(Exercise data)

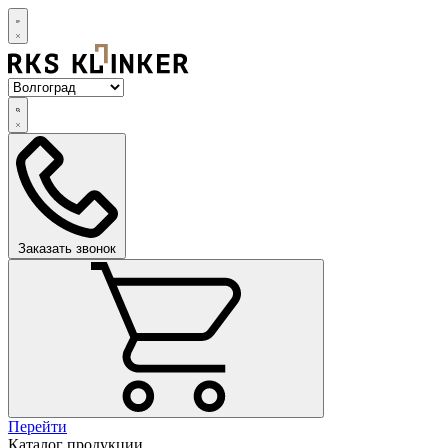
Заказать звонок
Перейти
Каталог продукции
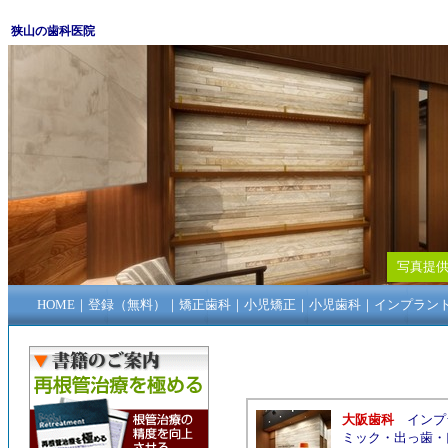
狭山の歯科医院
写真提供
HOME
｜
登録（無料）
｜
矯正歯科
｜
小児矯正
｜
小児歯科
｜
インプラン
大阪歯科
インプ
ミック
・
出っ歯
・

(End Exercise data)

• Your assignment
Please transcribe each line above exactly, but leave the images out.

• Answer to this task
Заказать звонок
Перейти
Каталог продукции
狭山の歯科医院
写真提供
HOME
｜
登録（無料）
｜
矯正歯科
｜
小児矯正
｜
小児歯科
｜
インプラン
大阪歯科
インプ
ミック
・
出っ歯
・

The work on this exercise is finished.